On Thu, 2004-02-19 at 08:24, Alex Greg wrote:



I have a select query which is selecting all records in a table (which has
around 8,000,000 rows in). "time" is a field of type "time". Should I be using
<= and >= or BETWEEN to find records in a certain range? Which does MySQL
optimise for?



I can not speak to specifics in the code, but I have 150 million row InnoDB table that has an int field that stores a unix_timestamp() and I've gotten slightly better performance using BETWEEN rather than AND, but this is largely anecdotal, as I don't have hard numbers. Your best bet would be to test performance yourself. Be sure you are using an index on that column in your query (verify that with explain) -- using an index will make the most difference, of course.

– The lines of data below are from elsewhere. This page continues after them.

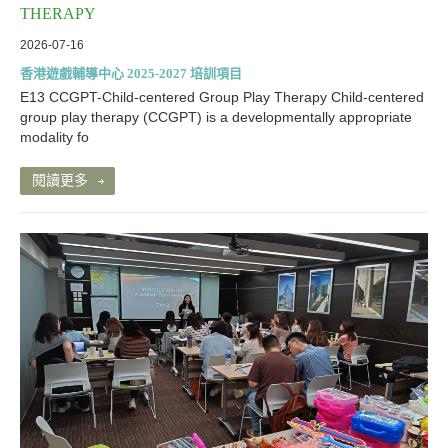
THERAPY
2026-07-16
香港遊戲輔導中心 2025-2027 培訓項目
E13 CCGPT-Child-centered Group Play Therapy Child-centered
group play therapy (CCGPT) is a developmentally appropriate
modality fo
閱讀更多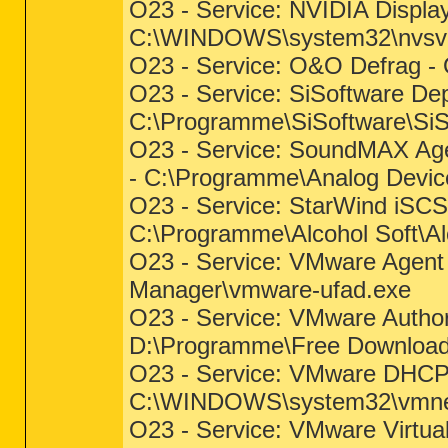
O23 - Service: NVIDIA Display
C:\WINDOWS\system32\nvsv
O23 - Service: O&O Defrag
O23 - Service: SiSoftware De
C:\Programme\SiSoftware\SiS
O23 - Service: SoundMAX Agen
- C:\Programme\Analog Dev
O23 - Service: StarWind iSCSI
C:\Programme\Alcohol Soft\A
O23 - Service: VMware Agent
Manager\vmware-ufad.exe
O23 - Service: VMware Author
D:\Programme\Free Download
O23 - Service: VMware DHCP 
C:\WINDOWS\system32\vmne
O23 - Service: VMware Virtua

As BETWEEN is equivalent to the AND form anyway, I think the performance difference could be simply due to the smaller amount of parsing involved and simpler optimiser path. If you think about it, and AND statement can join predicates about different columns that could be in different tables (or even databases). The BETWEEN form says that both constraints are on the same column, and says so in a manner that's easier to deal with, for example:

SELECT * FROM table WHERE col1 >= 25 AND col2 < 38 AND col1 <= 1000;

Just the fact that the end-points on your col1 index are decied at two different points of the query will have some small impact on performance.

I'm betting that prepared statement and stored procedure versions would have basically identical performance regardless of the form used though.